→ **Work instruction**
In the entries below, count the lines that contain the word "донорства" and give only that number.

##### Task data

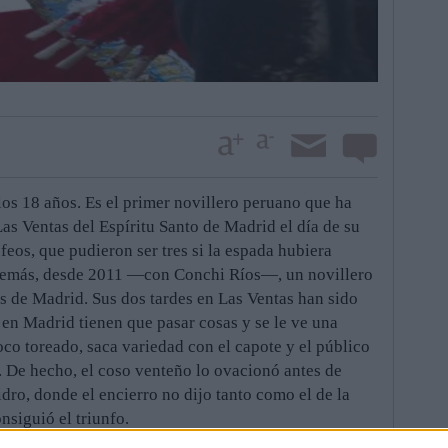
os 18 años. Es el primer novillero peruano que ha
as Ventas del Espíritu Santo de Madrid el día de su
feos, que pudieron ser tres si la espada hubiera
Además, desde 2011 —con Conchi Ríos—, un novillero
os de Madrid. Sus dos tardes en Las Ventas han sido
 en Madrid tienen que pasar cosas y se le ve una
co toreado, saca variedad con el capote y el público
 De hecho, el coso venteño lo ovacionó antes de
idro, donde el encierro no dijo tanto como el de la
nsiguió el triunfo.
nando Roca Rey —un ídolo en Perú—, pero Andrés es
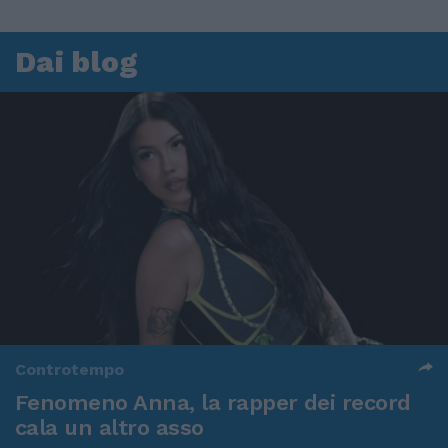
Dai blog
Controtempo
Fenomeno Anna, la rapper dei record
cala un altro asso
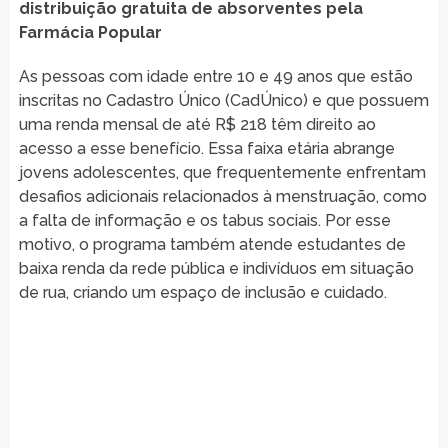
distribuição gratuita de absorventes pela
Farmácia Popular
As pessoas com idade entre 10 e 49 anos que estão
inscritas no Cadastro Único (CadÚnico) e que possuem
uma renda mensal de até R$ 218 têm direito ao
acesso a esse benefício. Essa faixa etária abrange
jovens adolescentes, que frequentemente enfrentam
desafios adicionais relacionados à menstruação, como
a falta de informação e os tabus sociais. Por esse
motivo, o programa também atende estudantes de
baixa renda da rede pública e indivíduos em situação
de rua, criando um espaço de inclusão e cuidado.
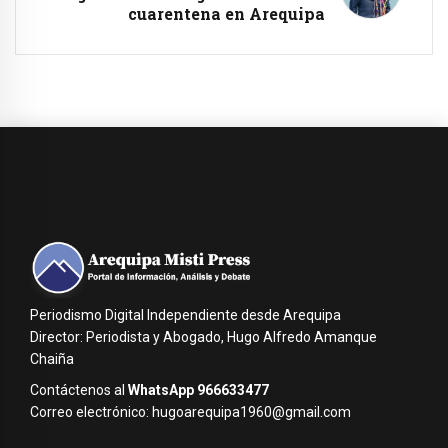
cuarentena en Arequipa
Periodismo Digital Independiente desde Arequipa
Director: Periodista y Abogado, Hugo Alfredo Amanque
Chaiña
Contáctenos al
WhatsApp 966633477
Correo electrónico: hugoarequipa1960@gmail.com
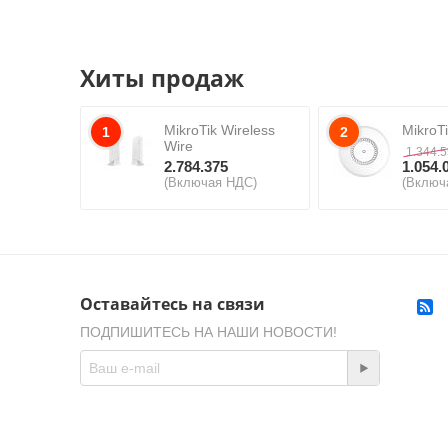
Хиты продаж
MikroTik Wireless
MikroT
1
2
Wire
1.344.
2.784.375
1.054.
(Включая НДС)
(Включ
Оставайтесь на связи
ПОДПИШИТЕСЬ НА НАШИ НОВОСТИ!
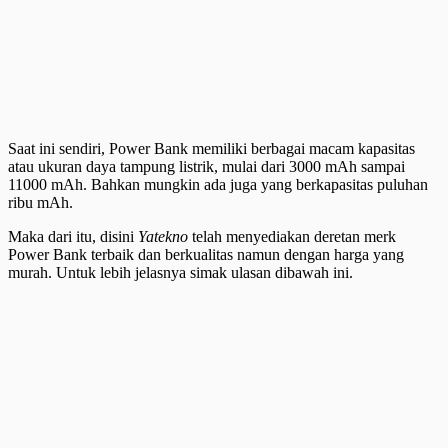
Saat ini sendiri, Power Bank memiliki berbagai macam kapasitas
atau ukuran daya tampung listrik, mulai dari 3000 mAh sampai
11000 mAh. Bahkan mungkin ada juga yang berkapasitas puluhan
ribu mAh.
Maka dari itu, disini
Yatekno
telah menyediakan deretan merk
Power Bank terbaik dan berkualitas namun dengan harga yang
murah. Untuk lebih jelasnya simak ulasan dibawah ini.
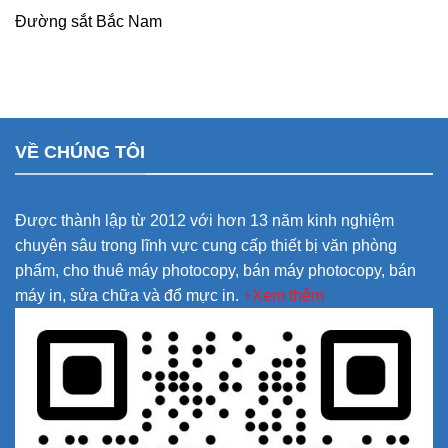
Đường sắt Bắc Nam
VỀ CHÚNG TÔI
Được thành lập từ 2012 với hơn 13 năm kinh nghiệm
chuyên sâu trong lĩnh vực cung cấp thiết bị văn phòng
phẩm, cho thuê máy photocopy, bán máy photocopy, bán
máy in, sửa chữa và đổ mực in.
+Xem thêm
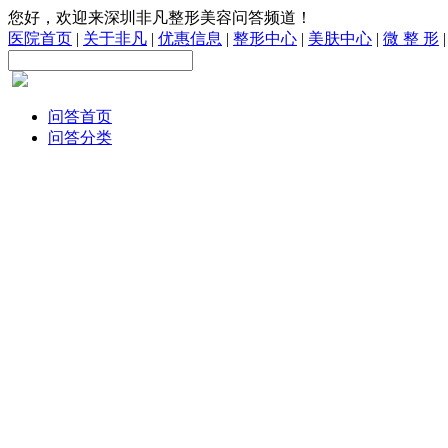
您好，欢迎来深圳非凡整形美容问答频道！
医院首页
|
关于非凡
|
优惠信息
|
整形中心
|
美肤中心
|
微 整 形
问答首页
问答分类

##########
##### Task data

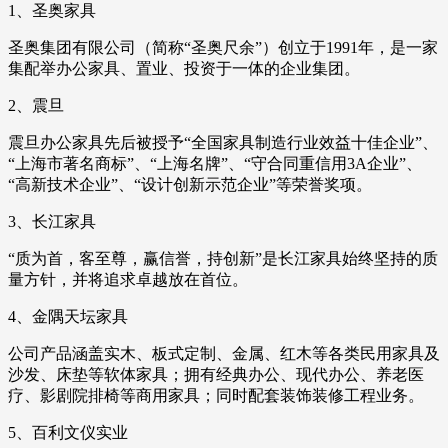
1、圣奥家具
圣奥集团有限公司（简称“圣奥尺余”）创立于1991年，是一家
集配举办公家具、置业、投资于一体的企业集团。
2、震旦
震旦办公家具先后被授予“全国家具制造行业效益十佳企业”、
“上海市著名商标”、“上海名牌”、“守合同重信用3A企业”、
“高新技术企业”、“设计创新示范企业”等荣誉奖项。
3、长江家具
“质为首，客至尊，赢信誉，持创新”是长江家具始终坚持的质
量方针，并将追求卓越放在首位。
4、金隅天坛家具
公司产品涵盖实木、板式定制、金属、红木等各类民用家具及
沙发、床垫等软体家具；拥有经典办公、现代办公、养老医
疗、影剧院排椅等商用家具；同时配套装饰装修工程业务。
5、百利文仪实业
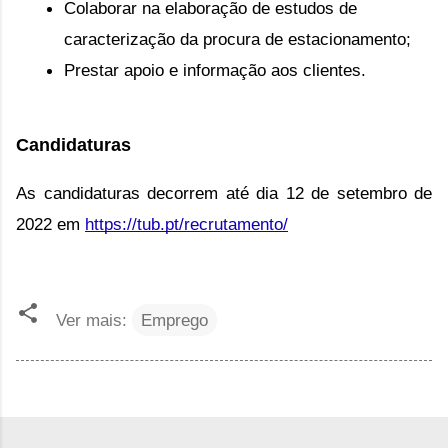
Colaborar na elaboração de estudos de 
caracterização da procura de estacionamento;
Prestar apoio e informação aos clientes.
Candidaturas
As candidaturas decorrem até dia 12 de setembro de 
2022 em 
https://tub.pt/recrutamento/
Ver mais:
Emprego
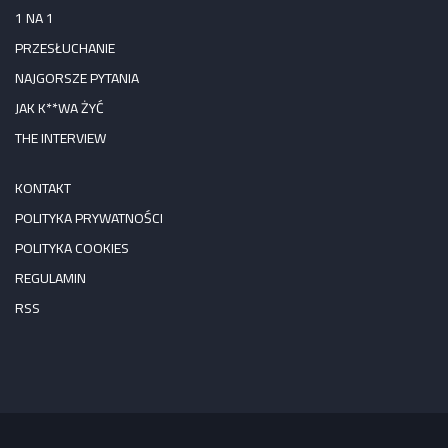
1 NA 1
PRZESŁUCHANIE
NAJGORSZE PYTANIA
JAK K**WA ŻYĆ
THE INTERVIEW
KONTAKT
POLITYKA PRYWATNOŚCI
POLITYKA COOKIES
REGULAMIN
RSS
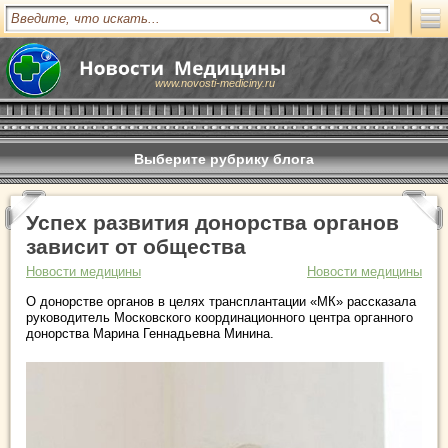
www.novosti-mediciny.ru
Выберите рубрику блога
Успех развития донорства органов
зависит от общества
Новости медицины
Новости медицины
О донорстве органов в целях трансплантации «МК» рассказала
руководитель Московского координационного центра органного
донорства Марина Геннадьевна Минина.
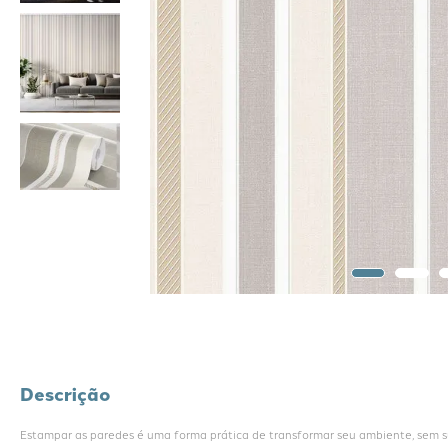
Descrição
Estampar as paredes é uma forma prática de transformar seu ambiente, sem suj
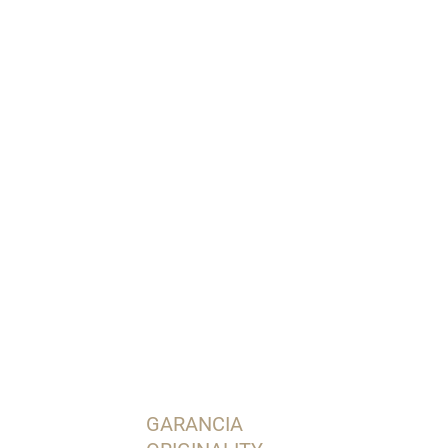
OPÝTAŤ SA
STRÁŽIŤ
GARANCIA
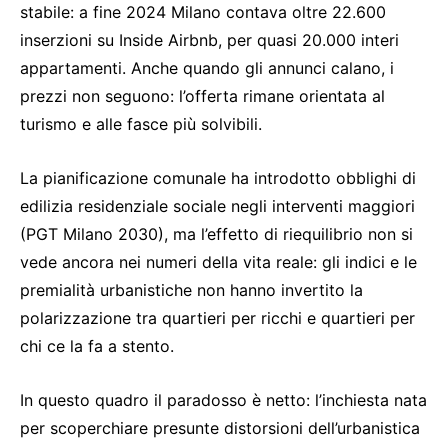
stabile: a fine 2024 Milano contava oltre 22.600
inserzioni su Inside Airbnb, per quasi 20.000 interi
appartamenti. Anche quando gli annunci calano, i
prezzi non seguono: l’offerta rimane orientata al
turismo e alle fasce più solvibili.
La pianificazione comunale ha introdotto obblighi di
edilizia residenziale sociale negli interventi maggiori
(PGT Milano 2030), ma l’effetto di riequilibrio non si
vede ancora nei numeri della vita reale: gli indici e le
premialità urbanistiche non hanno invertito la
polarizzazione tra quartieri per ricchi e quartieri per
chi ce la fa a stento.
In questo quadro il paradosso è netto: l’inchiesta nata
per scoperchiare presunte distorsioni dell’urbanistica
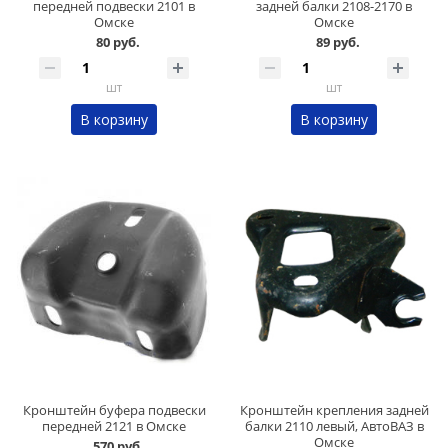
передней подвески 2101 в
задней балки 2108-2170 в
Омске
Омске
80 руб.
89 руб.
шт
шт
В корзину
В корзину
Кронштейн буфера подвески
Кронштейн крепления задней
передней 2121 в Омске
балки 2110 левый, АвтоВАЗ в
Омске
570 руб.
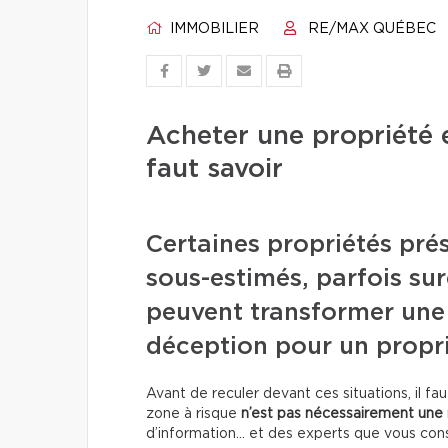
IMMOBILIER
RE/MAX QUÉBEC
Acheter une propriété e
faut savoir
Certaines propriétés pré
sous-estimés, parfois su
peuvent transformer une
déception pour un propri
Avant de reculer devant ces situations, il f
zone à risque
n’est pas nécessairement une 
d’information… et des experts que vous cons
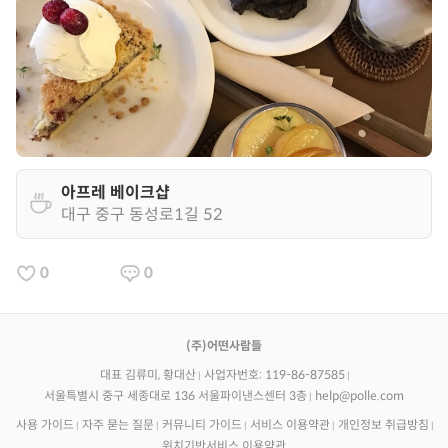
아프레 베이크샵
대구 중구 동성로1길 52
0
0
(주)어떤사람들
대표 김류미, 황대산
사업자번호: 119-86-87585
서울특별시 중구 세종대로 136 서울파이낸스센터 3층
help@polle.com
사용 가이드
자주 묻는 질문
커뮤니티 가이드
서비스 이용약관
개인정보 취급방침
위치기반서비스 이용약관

##########
##### Task data

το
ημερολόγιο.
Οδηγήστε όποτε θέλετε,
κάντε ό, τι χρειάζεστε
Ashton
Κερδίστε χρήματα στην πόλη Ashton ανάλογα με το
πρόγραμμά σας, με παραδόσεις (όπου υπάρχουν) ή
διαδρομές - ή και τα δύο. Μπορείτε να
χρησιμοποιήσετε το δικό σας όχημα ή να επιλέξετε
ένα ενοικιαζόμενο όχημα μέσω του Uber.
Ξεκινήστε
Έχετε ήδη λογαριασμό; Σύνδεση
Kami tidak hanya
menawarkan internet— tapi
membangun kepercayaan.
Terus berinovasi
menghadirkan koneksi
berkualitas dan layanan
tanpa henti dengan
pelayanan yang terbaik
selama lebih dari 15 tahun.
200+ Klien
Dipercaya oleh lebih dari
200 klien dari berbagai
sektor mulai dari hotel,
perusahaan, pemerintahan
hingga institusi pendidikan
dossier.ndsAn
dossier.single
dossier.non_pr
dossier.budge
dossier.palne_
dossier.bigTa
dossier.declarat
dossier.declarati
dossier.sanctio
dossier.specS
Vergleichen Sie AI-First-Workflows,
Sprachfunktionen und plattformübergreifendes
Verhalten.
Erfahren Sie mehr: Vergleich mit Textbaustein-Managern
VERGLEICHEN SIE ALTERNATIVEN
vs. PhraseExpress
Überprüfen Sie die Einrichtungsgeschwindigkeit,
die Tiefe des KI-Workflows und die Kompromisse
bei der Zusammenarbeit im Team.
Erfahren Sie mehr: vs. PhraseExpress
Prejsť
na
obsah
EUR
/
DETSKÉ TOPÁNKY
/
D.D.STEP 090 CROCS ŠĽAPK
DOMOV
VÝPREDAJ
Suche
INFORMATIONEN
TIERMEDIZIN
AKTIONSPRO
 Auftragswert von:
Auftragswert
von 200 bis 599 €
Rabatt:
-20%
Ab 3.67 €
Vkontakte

##########

→ **Solution to this problem**
2